Thunder Bay, Ontario
Halfway!
Well, maybe more than halfway – we actually passed that
marker back in Manitoba, but there was just a sign on the road and some canola
plants. However, Thunder Bay is
the closest city to halfway…
So, here we are.
At first my impression of Thunder Bay is “where is
everyone?” We are staying at
the Prince Albert waterfront Hotel in beautiful downtown Thunder Bay. However there is almost no one on
the street and the majority of stores are boarded up with extraordinary cobwebs
and copious amounts of dust. We
asked at the restaurant where the major shopping area was and she said, “right
here”. We found a Laundromat down
the street and the walk there was as if someone had set off a neutron bomb. We saw very few people and they all
seemed to be furtive shadows. It
is like one of those horror movies where you walk out of a creepy store and
when you turn around to go back in it isn’t there and never was.

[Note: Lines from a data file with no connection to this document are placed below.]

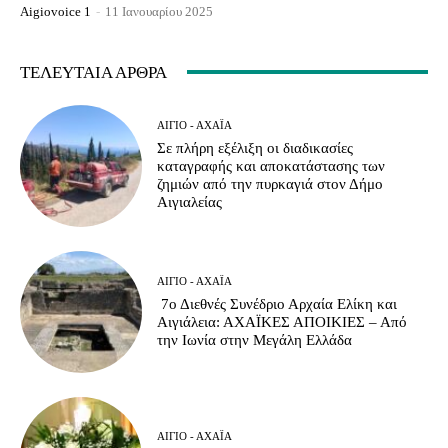
Aigiovoice 1
-
11 Ιανουαρίου 2025
ΤΕΛΕΥΤΑΊΑ ΆΡΘΡΑ
ΑΊΓΙΟ - ΑΧΑΪ́Α
Σε πλήρη εξέλιξη οι διαδικασίες
καταγραφής και αποκατάστασης των
ζημιών από την πυρκαγιά στον Δήμο
Αιγιαλείας
ΑΊΓΙΟ - ΑΧΑΪ́Α
7ο Διεθνές Συνέδριο Αρχαία Ελίκη και
Αιγιάλεια: ΑΧΑΪΚΕΣ ΑΠΟΙΚΙΕΣ – Από
την Ιωνία στην Μεγάλη Ελλάδα
ΑΊΓΙΟ - ΑΧΑΪ́Α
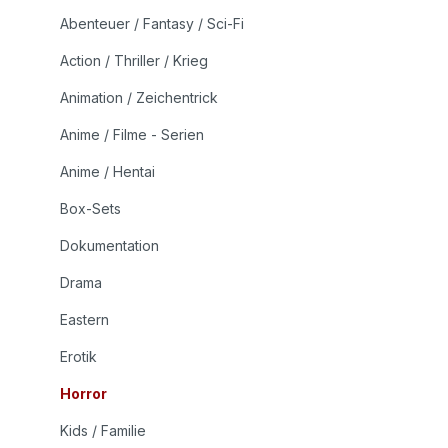
Abenteuer / Fantasy / Sci-Fi
Action / Thriller / Krieg
Animation / Zeichentrick
Anime / Filme - Serien
Anime / Hentai
Box-Sets
Dokumentation
Drama
Eastern
Erotik
Horror
Kids / Familie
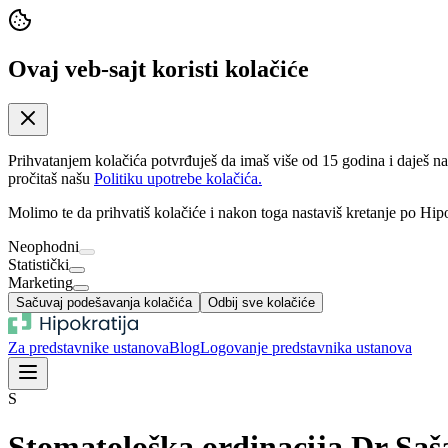
Ovaj veb-sajt koristi kolačiće
Prihvatanjem kolačića potvrđuješ da imaš više od 15 godina i daješ n
pročitaš našu
Politiku upotrebe kolačića.
Molimo te da prihvatiš kolačiće i nakon toga nastaviš kretanje po Hipo
Neophodni
Statistički
Marketing
Sačuvaj podešavanja kolačića
Odbij sve kolačiće
Za predstavnike ustanova
Blog
Logovanje predstavnika ustanova
S
Stomatološka ordinacija Dr Saš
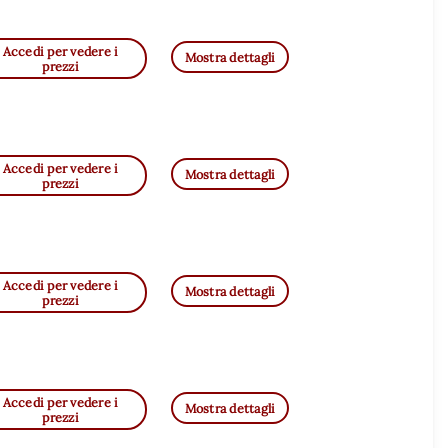
Accedi per vedere i
Mostra dettagli
prezzi
Accedi per vedere i
Mostra dettagli
prezzi
Accedi per vedere i
Mostra dettagli
prezzi
Accedi per vedere i
Mostra dettagli
prezzi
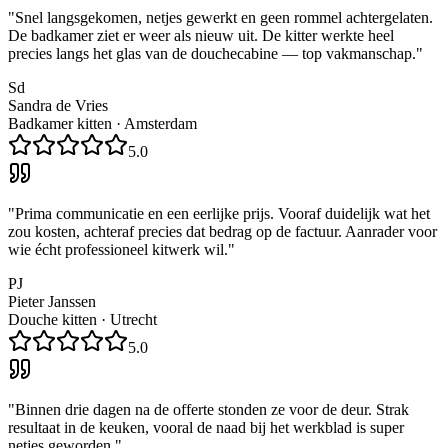
"
Snel langsgekomen, netjes gewerkt en geen rommel achtergelaten.
De badkamer ziet er weer als nieuw uit. De kitter werkte heel
precies langs het glas van de douchecabine — top vakmanschap.
"
Sd
Sandra de Vries
Badkamer kitten
·
Amsterdam
5.0
"
Prima communicatie en een eerlijke prijs. Vooraf duidelijk wat het
zou kosten, achteraf precies dat bedrag op de factuur. Aanrader voor
wie écht professioneel kitwerk wil.
"
PJ
Pieter Janssen
Douche kitten
·
Utrecht
5.0
"
Binnen drie dagen na de offerte stonden ze voor de deur. Strak
resultaat in de keuken, vooral de naad bij het werkblad is super
netjes geworden.
"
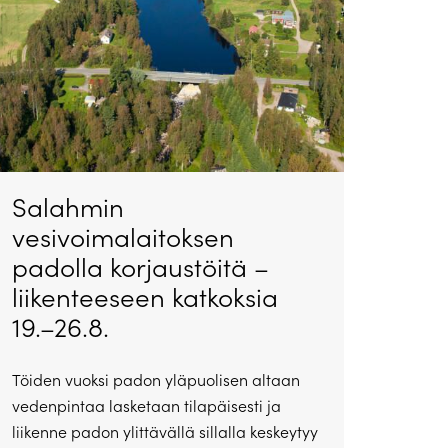
Salahmin
vesivoimalaitoksen
padolla korjaustöitä –
liikenteeseen katkoksia
19.–26.8.
Töiden vuoksi padon yläpuolisen altaan
vedenpintaa lasketaan tilapäisesti ja
liikenne padon ylittävällä sillalla keskeytyy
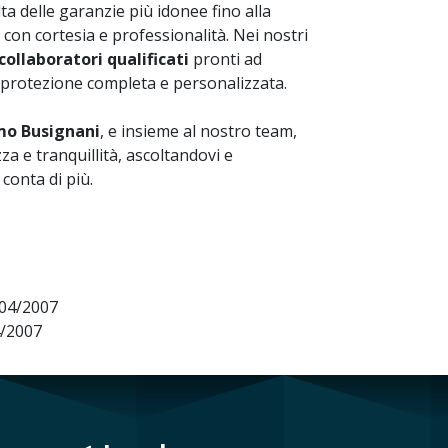
ta delle garanzie più idonee fino alla
 con cortesia e professionalità. Nei nostri
collaboratori qualificati
pronti ad
a protezione completa e personalizzata.
mo Busignani
, e insieme al nostro team,
za e tranquillità, ascoltandovi e
conta di più.
/04/2007
4/2007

It turned out that there was a “summer in the park” event
happening down at the waterfront and everyone was there. So we went to hear the free music
and get away from the macabre downtown area. Bad went to worse. There were lots of people there with their folding lawn
chairs and picnics lunches. It was
like a very scaled back version of Symphony Splash but instead of the Victoria Symphony we were groovin’ to Captain John and the Polka Pirates.
We preferred the spooky silence of
downtown.
We did find the life centre of Thunder Bay, however. Today we went to Fort William
Historical Park. On the way
we came to the part of town where it started looking a lot like Richmond. Big box stores, shopping centres,
people – all the things you expect to see in the city of 100,000. What a relief. I thought I had inadvertently wandered
into the Twilight Zone.
Fort William was great. It is a restoration of a Fort that was part of the
North West Company’s chain of forts involved in the fur trade. Everyone who worked there was in
costume and in character. I
learned a lot about the early life in Canada. We were witness to the arrival of voyageurs arriving from
the west with a canoe loaded with furs and the arrest and imprisonment of a
drunk. The former is not
something you can see in Victoria.
Both of us really enjoyed our day there.
Lake Superior is huge.
The largest lake in the world and I am looking at it out of my
window. It is hard not to confuse it with the ocean. Truly, it is amazing that all that water out there
is fresh water. The Rockies were
incredible, the prairies were unbelievable and now Lake Superior is
amazing. All these
incredibly large landscape features in Canada.
What is it we are trying to compensate for?